The Short Breaks Innovation Fund consists of £30 million designed to support local authorities to establish new Short Breaks services via innovative projects.
This three-year programme (2022-2025) is helping to improve health, education and well-being outcomes for children and young people with SEND and their families. It aims to address gaps in current Short Breaks services, reduce pressures on High Needs and other budgets, and inform future structural reform and service design.
Year one of the programme saw £5 million awarded across seven successful bids from local authorities (and their consortium partners) from across England. The projects support children and young people with a variety of needs and conditions, including learning difficulties and complex needs, to access Short Breaks services closer to home, targeting support where there is unmet need and creating positive opportunities for children and young people.
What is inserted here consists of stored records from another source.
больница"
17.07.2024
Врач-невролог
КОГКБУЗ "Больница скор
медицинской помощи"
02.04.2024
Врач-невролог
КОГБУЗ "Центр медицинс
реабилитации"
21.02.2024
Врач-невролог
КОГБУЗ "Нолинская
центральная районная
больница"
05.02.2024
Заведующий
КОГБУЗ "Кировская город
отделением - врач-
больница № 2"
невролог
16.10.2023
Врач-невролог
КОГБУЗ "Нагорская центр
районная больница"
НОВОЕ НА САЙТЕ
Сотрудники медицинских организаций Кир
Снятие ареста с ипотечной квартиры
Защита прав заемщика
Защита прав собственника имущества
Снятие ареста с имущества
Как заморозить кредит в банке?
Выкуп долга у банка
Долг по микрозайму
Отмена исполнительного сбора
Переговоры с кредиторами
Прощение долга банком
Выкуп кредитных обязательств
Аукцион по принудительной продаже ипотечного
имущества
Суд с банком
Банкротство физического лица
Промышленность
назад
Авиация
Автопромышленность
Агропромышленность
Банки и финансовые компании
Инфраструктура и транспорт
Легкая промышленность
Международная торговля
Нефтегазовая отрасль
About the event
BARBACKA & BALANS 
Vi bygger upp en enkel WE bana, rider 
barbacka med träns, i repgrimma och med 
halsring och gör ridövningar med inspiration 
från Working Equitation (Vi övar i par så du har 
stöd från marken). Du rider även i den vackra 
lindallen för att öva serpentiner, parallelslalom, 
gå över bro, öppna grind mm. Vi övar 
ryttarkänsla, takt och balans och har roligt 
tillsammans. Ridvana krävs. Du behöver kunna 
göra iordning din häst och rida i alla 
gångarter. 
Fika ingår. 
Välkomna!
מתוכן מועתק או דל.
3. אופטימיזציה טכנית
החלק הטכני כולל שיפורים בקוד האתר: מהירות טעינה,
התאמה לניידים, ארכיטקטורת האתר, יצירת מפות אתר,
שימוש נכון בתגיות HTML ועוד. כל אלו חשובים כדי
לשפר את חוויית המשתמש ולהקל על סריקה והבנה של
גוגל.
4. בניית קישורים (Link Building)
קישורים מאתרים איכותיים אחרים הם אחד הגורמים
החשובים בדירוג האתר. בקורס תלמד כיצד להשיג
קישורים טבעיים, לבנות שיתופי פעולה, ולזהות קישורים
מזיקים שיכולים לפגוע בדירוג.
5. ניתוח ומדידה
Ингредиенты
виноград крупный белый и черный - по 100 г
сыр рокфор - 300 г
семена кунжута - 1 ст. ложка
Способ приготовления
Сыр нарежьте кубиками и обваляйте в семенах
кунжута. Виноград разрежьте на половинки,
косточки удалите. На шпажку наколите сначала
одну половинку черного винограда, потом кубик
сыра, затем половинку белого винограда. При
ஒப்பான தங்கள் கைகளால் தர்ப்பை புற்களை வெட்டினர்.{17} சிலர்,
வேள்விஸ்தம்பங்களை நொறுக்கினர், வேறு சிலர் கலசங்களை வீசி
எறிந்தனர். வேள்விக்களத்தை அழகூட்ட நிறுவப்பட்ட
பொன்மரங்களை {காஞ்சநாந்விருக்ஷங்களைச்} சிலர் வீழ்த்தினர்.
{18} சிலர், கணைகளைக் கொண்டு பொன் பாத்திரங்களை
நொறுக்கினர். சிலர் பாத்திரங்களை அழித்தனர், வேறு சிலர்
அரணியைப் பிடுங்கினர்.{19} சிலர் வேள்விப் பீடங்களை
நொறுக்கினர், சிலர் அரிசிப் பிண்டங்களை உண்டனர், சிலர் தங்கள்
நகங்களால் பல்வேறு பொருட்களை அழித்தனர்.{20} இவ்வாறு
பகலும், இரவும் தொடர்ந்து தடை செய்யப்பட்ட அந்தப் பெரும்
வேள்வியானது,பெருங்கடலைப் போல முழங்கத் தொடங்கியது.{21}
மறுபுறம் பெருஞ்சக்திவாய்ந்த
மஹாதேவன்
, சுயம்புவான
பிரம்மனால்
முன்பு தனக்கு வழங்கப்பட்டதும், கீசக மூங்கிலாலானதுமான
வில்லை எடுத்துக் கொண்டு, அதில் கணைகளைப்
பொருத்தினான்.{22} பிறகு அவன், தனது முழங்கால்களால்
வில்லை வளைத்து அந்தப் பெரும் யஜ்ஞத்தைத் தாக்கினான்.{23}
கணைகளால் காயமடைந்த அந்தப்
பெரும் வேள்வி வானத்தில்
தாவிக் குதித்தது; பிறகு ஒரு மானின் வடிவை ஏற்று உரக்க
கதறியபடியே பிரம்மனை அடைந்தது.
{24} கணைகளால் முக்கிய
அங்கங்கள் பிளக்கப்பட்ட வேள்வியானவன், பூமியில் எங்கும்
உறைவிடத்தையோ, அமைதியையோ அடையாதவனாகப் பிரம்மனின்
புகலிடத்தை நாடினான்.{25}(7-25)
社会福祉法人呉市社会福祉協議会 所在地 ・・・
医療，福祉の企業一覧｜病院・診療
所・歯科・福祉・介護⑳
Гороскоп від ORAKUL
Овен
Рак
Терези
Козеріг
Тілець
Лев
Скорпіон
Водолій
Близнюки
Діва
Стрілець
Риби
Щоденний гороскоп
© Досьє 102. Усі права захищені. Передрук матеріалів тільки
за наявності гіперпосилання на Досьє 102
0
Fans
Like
In our role as Strategic Reform Partner to the Department for Education, the Council for Disabled Children has collaborated with local areas from year one of the programme to create a series of learning examples. These examples set out how local authorities have worked with their partners to plan and implement innovative Short Breaks provision and showcase the difference their projects are making to the lives and outcomes of children and young people.
The learning examples in this series include:
- A motivational coaching programme with young people with SEND and/or SEMH needs
- A transition group to develop the independent living skills of young people with SEND
- A project to support young people with SEND and complex needs to prepare for adulthood
- A short breaks provision for children and young people aged 6 - 18 years with social, emotional and mental health needs, Autism and learning disabilities.
Each learning example contains useful reflections on how local authorities went about developing their approach in different contexts, to ensure each intervention was person-centred, prioritised the relationship between the young person and the practitioner, and was supported by effective multi-agency collaboration.